## GOAL OF THE EXERCISE
Would you please copy each line of the data in which the string "Guide" occurs?

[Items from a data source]
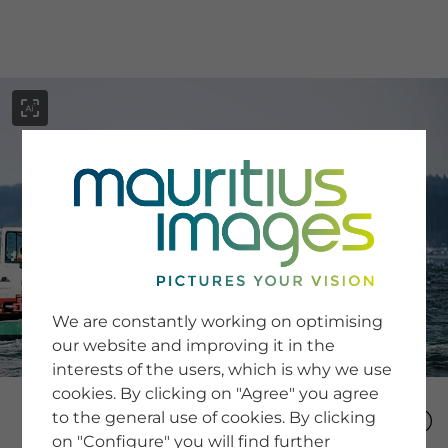
menu
SERVICE
Image Search
We are constantly working on optimising
Newsletter SignUp
our website and improving it in the
Tips & Tricks
interests of the users, which is why we use
Buying images
Blog
cookies. By clicking on "Agree" you agree
to the general use of cookies. By clicking
on "Configure" you will find further
COMPANY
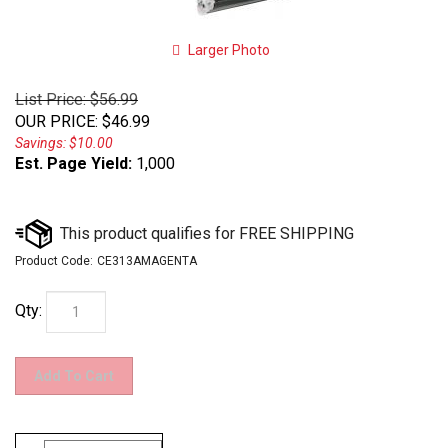
Larger Photo
List Price: $56.99
OUR PRICE
:
$
46.99
Savings: $10.00
Est. Page Yield:
1,000
Product Code:
CE313AMAGENTA
Qty:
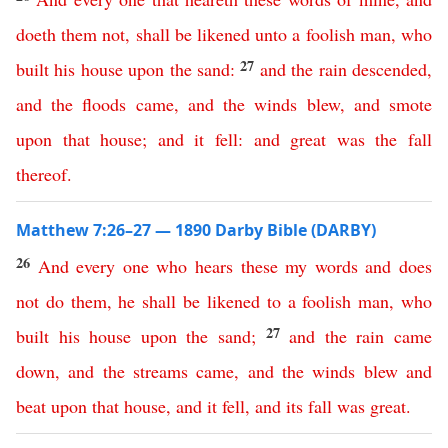
doeth
them
not
,
shall
be
likened
unto
a
foolish
man
,
who
27
built
his
house
upon
the
sand
:
and
the
rain
descended
,
and
the
floods
came
,
and
the
winds
blew
,
and
smote
upon
that
house
;
and
it
fell
:
and
great
was
the
fall
thereof
.
Matthew 7:26–27 — 1890 Darby Bible (DARBY)
26
And
every
one
who
hears
these
my
words
and
does
not
do
them
,
he
shall
be
likened
to
a
foolish
man
,
who
27
built
his
house
upon
the
sand
;
and
the
rain
came
down
,
and
the
streams
came
,
and
the
winds
blew
and
beat
upon
that
house
,
and
it
fell
,
and
its
fall
was
great
.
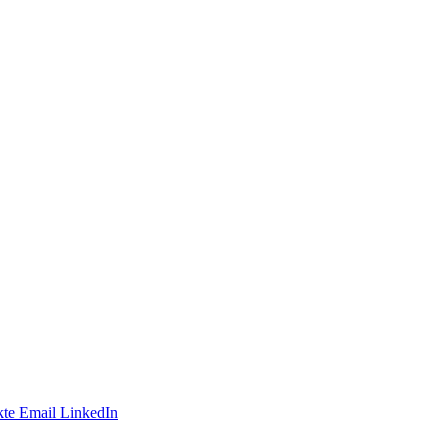
te
Email
LinkedIn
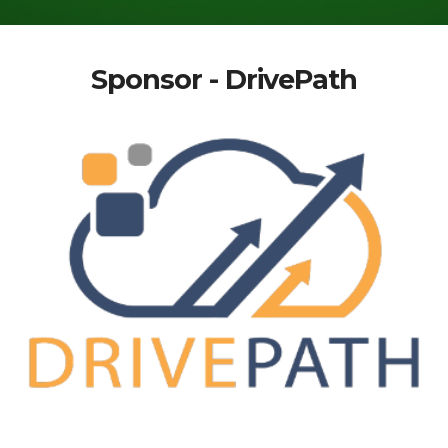
Sponsor - DrivePath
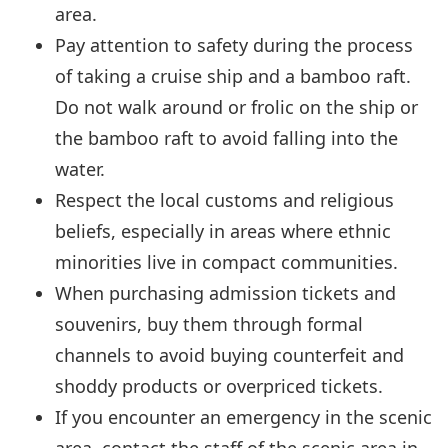
area.
Pay attention to safety during the process
of taking a cruise ship and a bamboo raft.
Do not walk around or frolic on the ship or
the bamboo raft to avoid falling into the
water.
Respect the local customs and religious
beliefs, especially in areas where ethnic
minorities live in compact communities.
When purchasing admission tickets and
souvenirs, buy them through formal
channels to avoid buying counterfeit and
shoddy products or overpriced tickets.
If you encounter an emergency in the scenic
area, contact the staff of the scenic area in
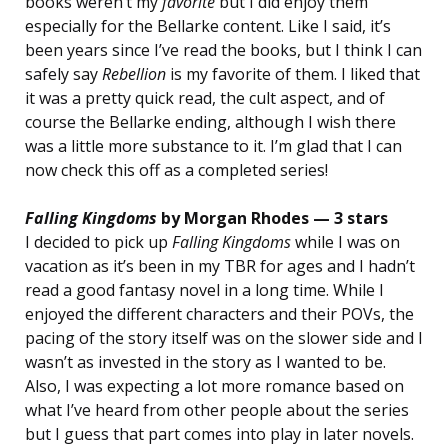
books weren’t my
favorite
but I did enjoy them
especially for the Bellarke content. Like I said, it’s
been years since I’ve read the books, but I think I can
safely say
Rebellion
is my favorite of them. I liked that
it was a pretty quick read, the cult aspect, and of
course the Bellarke ending, although I wish there
was a little more substance to it. I’m glad that I can
now check this off as a completed series!
Falling Kingdoms
by Morgan Rhodes — 3 stars
I decided to pick up
Falling Kingdoms
while I was on
vacation as it’s been in my TBR for ages and I hadn’t
read a good fantasy novel in a long time. While I
enjoyed the different characters and their POVs, the
pacing of the story itself was on the slower side and I
wasn’t as invested in the story as I wanted to be.
Also, I was expecting a lot more romance based on
what I’ve heard from other people about the series
but I guess that part comes into play in later novels.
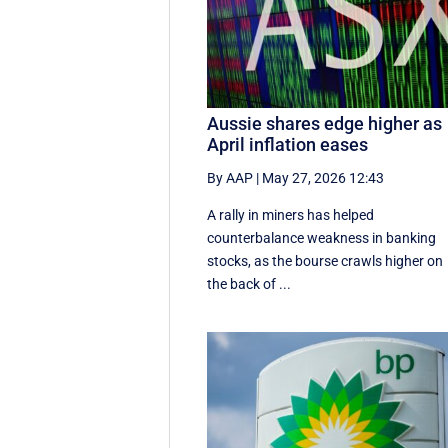
Aussie shares edge higher as
April inflation eases
By AAP
|
May 27, 2026 12:43
A rally in miners has helped
counterbalance weakness in banking
stocks, as the bourse crawls higher on
the back of ...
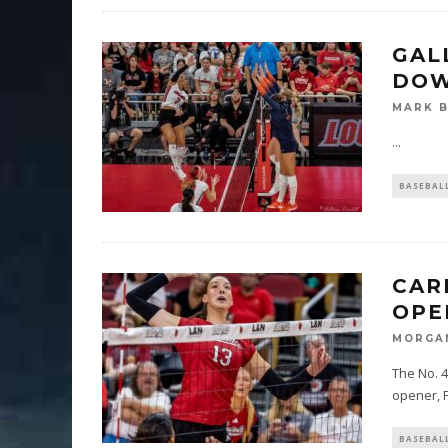
GAL
DOW
MARK 
...
BASEBAL
CAR
OPE
MORGA
The No. 4
opener, F
BASEBAL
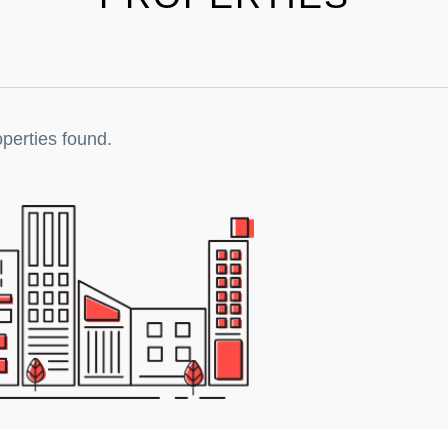
perties found.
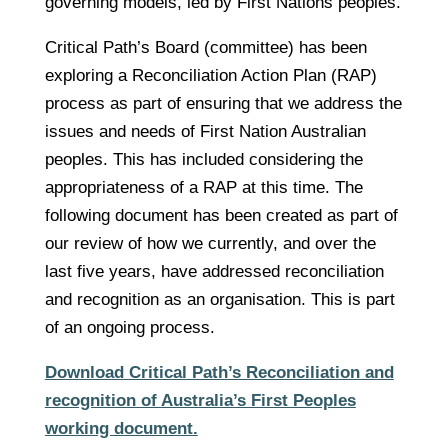
governing models, led by First Nations peoples.
Critical Path’s Board (committee) has been
exploring a Reconciliation Action Plan (RAP)
process as part of ensuring that we address the
issues and needs of First Nation Australian
peoples. This has included considering the
appropriateness of a RAP at this time. The
following document has been created as part of
our review of how we currently, and over the
last five years, have addressed reconciliation
and recognition as an organisation. This is part
of an ongoing process.
Download Critical Path’s Reconciliation and
recognition of Australia’s First Peoples
working document.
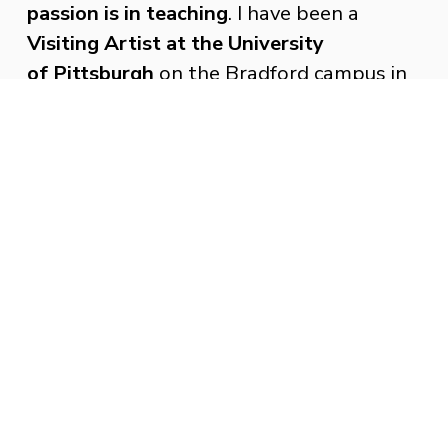
passion is in teaching
. I have been a 
Visiting Artist at the University 
of Pittsburgh
 on the Bradford campus in 
Bradford PA. Where I have delivered 
presentations and lecture about my 
artwork. I have Work with students to 
create a public art project for the gallery. 
 I been a Visiting Artist at Stanford 
University in Stanford CA. 
My interest in the nature of the human 
form comes from living with Cerebral 
Palsy. I look at my body. Then 
I look at 
other people’s bodies to see how they 
move through physical and intellectual 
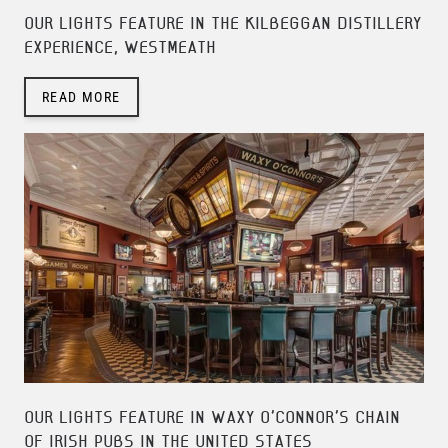
OUR LIGHTS FEATURE IN THE KILBEGGAN DISTILLERY
EXPERIENCE, WESTMEATH
READ MORE
OUR LIGHTS FEATURE IN WAXY O'CONNOR'S CHAIN
OF IRISH PUBS IN THE UNITED STATES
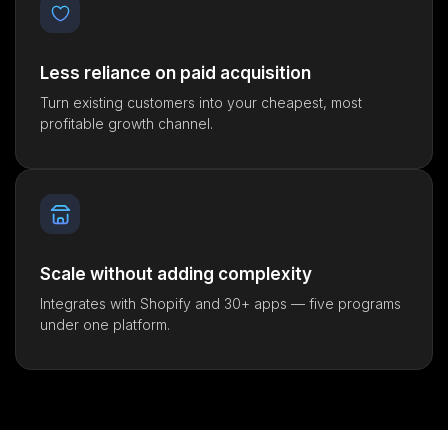
Less reliance on paid acquisition
Turn existing customers into your cheapest, most
profitable growth channel.
Scale without adding complexity
Integrates with Shopify and 30+ apps — five programs
under one platform.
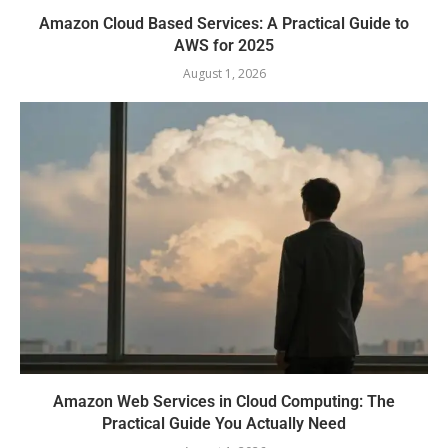
Amazon Cloud Based Services: A Practical Guide to
AWS for 2025
August 1, 2026
Amazon Web Services in Cloud Computing: The
Practical Guide You Actually Need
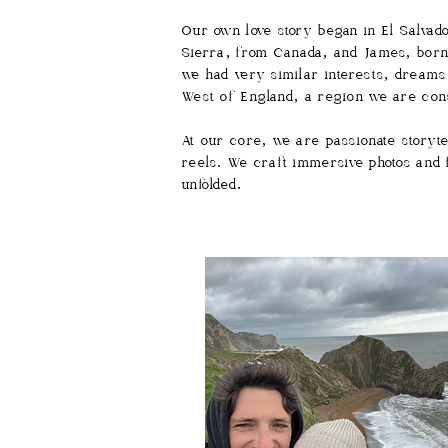
Our own love story began in El Salvad
Sierra, from Canada, and James, born 
we had very similar interests, dreams
West of England, a region we are cons
At our core, we are passionate storyt
reels. We craft immersive photos and fi
unfolded.​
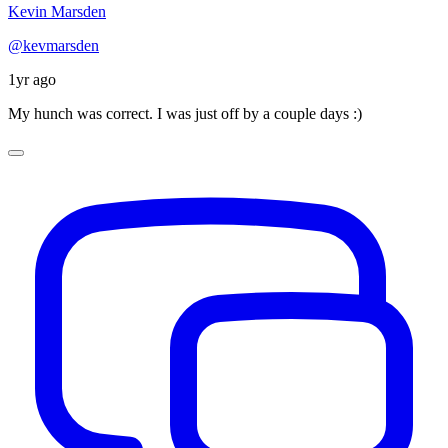
Kevin Marsden
@kevmarsden
1yr ago
My hunch was correct. I was just off by a couple days :)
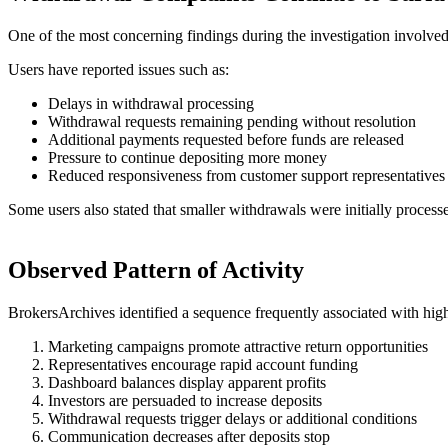
One of the most concerning findings during the investigation involved r
Users have reported issues such as:
Delays in withdrawal processing
Withdrawal requests remaining pending without resolution
Additional payments requested before funds are released
Pressure to continue depositing more money
Reduced responsiveness from customer support representatives
Some users also stated that smaller withdrawals were initially process
Observed Pattern of Activity
BrokersArchives identified a sequence frequently associated with high
Marketing campaigns promote attractive return opportunities
Representatives encourage rapid account funding
Dashboard balances display apparent profits
Investors are persuaded to increase deposits
Withdrawal requests trigger delays or additional conditions
Communication decreases after deposits stop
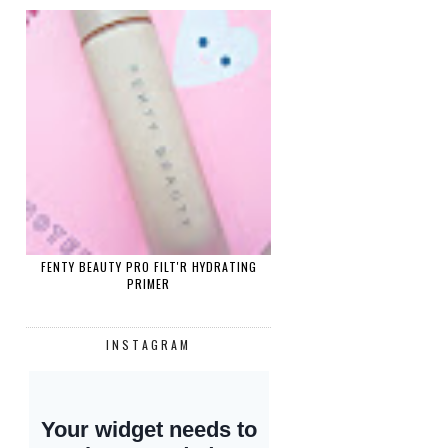
FENTY BEAUTY PRO FILT'R HYDRATING
PRIMER
INSTAGRAM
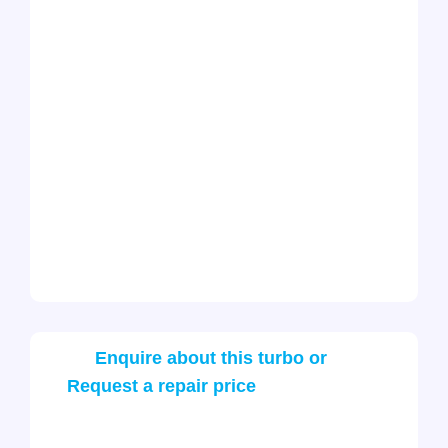
Enquire about this turbo or
Request a repair price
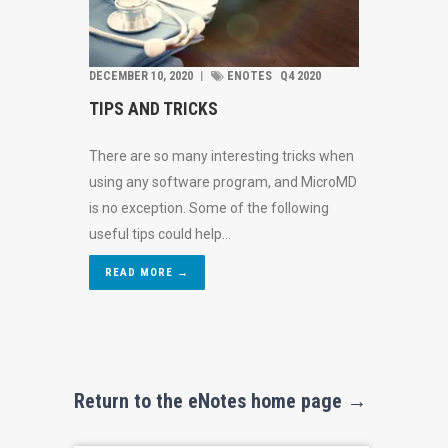
DECEMBER 10, 2020
︱
ENOTES
Q4 2020
TIPS AND TRICKS
There are so many interesting tricks when
using any software program, and MicroMD
is no exception. Some of the following
useful tips could help...
READ MORE →
Return to the eNotes home page →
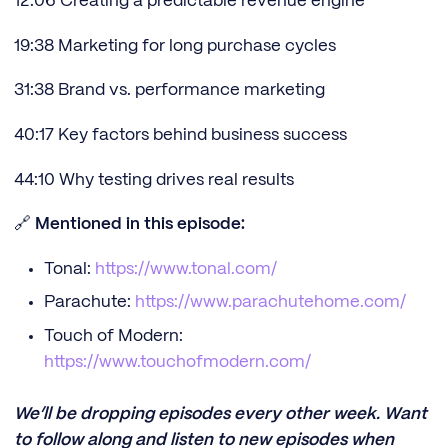
12:06 Creating a predictable revenue engine
19:38 Marketing for long purchase cycles
31:38 Brand vs. performance marketing
40:17 Key factors behind business success
44:10 Why testing drives real results
🔗
Mentioned in this episode:
Tonal:
https://www.tonal.com/
Parachute:
https://www.parachutehome.com/
Touch of Modern:
https://www.touchofmodern.com/
We’ll be dropping episodes every other week. Want
to follow along and listen to new episodes when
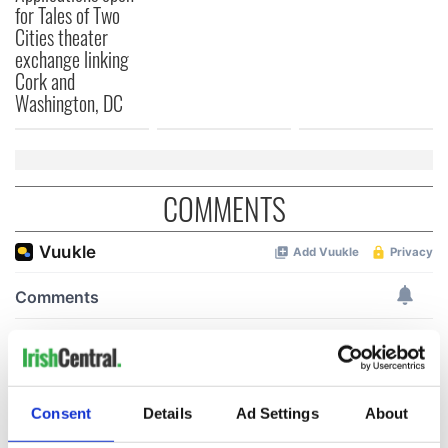
for Tales of Two
Cities theater
exchange linking
Cork and
Washington, DC
COMMENTS
Consent
Details
Ad Settings
About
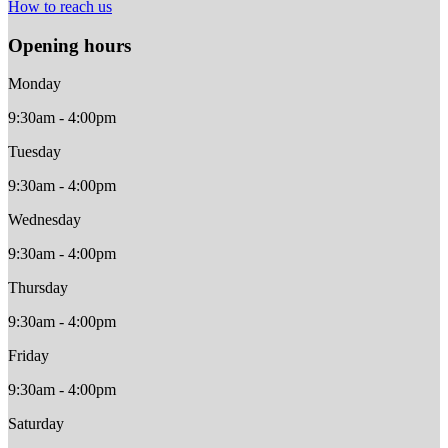
How to reach us
Opening hours
Monday
9:30am - 4:00pm
Tuesday
9:30am - 4:00pm
Wednesday
9:30am - 4:00pm
Thursday
9:30am - 4:00pm
Friday
9:30am - 4:00pm
Saturday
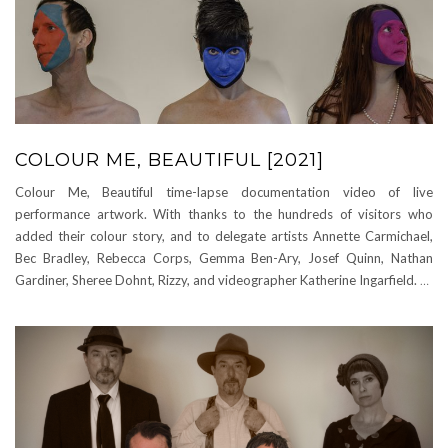
COLOUR ME, BEAUTIFUL [2021]
Colour Me, Beautiful time-lapse documentation video of live
performance artwork. With thanks to the hundreds of visitors who
added their colour story, and to delegate artists Annette Carmichael,
Bec Bradley, Rebecca Corps, Gemma Ben-Ary, Josef Quinn, Nathan
Gardiner, Sheree Dohnt, Rizzy, and videographer Katherine Ingarfield.
…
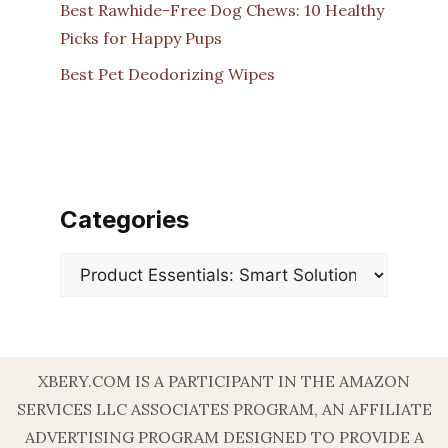
Best Rawhide-Free Dog Chews: 10 Healthy
Picks for Happy Pups
Best Pet Deodorizing Wipes
Categories
Categories
XBERY.COM IS A PARTICIPANT IN THE AMAZON
SERVICES LLC ASSOCIATES PROGRAM, AN AFFILIATE
ADVERTISING PROGRAM DESIGNED TO PROVIDE A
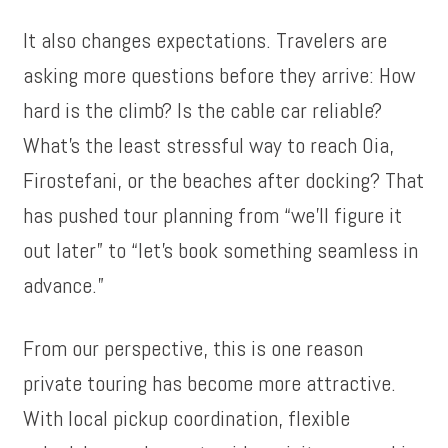
It also changes expectations. Travelers are
asking more questions before they arrive: How
hard is the climb? Is the cable car reliable?
What’s the least stressful way to reach Oia,
Firostefani, or the beaches after docking? That
has pushed tour planning from “we’ll figure it
out later” to “let’s book something seamless in
advance.”
From our perspective, this is one reason
private touring has become more attractive.
With local pickup coordination, flexible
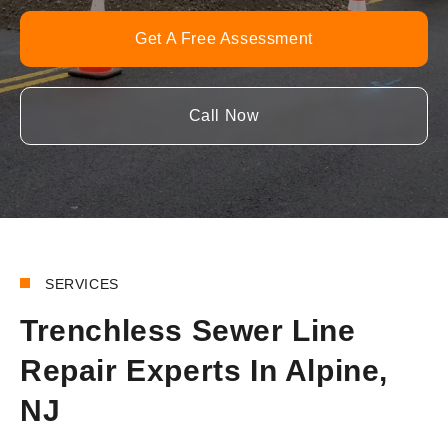
Get A Free Assessment
Call Now
SERVICES
Trenchless Sewer Line
Repair Experts In Alpine,
NJ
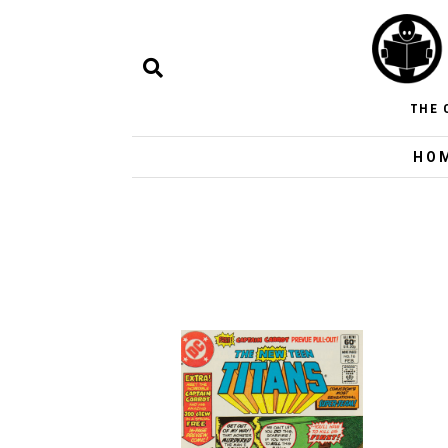
THE 
HO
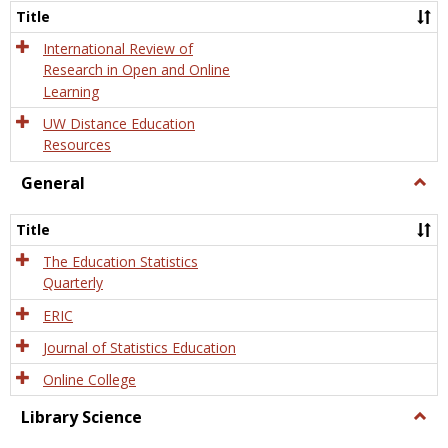
and
Title
Onlin
Educa
International Review of
Research in Open and Online
Learning
UW Distance Education
Resources
General
Togg
Gener
Title
The Education Statistics
Quarterly
ERIC
Journal of Statistics Education
Online College
Library Science
Togg
Libra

## RESPONSE AREA
Amazon Cloud Based Services: A Practical Guide to
Practical Guide You Actually Need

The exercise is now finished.